Smart Locks For Your Home: 7 Things You Should Know Before Buying
Now that we are at the peak of the computer age, many homeowners are already considering a new trend that enhances security to keep their dwellings safe and secure. While the traditional bolt, lock, and key combination that has long been protecting our homes continue to serve its purpose to keep intruders out, some homeowners are now considering a more technologically-advanced security option: smart locks.
As the name implies, smart locks are home security devices with wireless control integrated into them.
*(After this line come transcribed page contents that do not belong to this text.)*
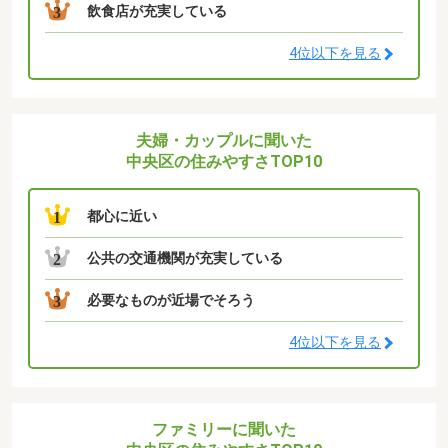
飲食店が充実している
3
4位以下を見る
夫婦・カップルに聞いた
中央区の住みやすさTOP10
都心に近い
1
公共の交通機関が充実している
2
必要なものが近場でそろう
3
4位以下を見る
ファミリーに聞いた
However, because the technology has yet to become common knowledge, we have gathered five things you should know before procuring one for your home.
- Smart locks offer more efficiency and control.
While your old, reliable deadbolt may continue to serve its purpose, having smart locks could also prove to be a good decision, especially if you’re looking for better efficiency and control. Even during this modern age, many consider the traditional padlock and key-locked bolts as the best choice for keeping unwanted guests from entering their home. This is despite the number of breaking-and-entering cases that have been recorded over the years.
Although smart lock manufacturers do not guarantee zero incidents, their products do have advantages.
For one, smart locks make doors easier to close and open, especially when you get home with your hands full. This is done through wireless connectivity. The technology works well with smart phones as the locks detect Bluetooth signals from the device, the same as way as surveillance cameras.
It also allows more convenience, thanks to software that controls the locks from the homeowner’s mobile phone. It can be used even when you are away from the house. This function also works when the owner is already inside by closing the doors remotely.
On top of that, some smart lock software also include an added security feature that shows the user which doors are still open and provides them with the choice to close it remotely. Others also alert users when a door is being opened by an unwanted guest or if a wrong key code, PIN, or digital key is being entered.
- Not all smart locks are the same.
Smart lock manufacturers offer a wide range of products that have varying methods of entry. This includes those that require a PIN code for access, biometric fingerprint scan, and even a proximity card.
There are also types of smart locks that go with varying wireless protocols that potential smart lock buyers should know about to determine which one goes well with their neighborhood.
Those with Wi-Fi in their home have a wide range of options. The advantage of having a smart lock with this type of protocol is the extensive control it offers the user from anywhere, as long as there is an Internet connection. However, this protocol requires additional hardware that could cost more than the other systems. It also burns out the locks’ batteries faster compared to the ones using Bluetooth.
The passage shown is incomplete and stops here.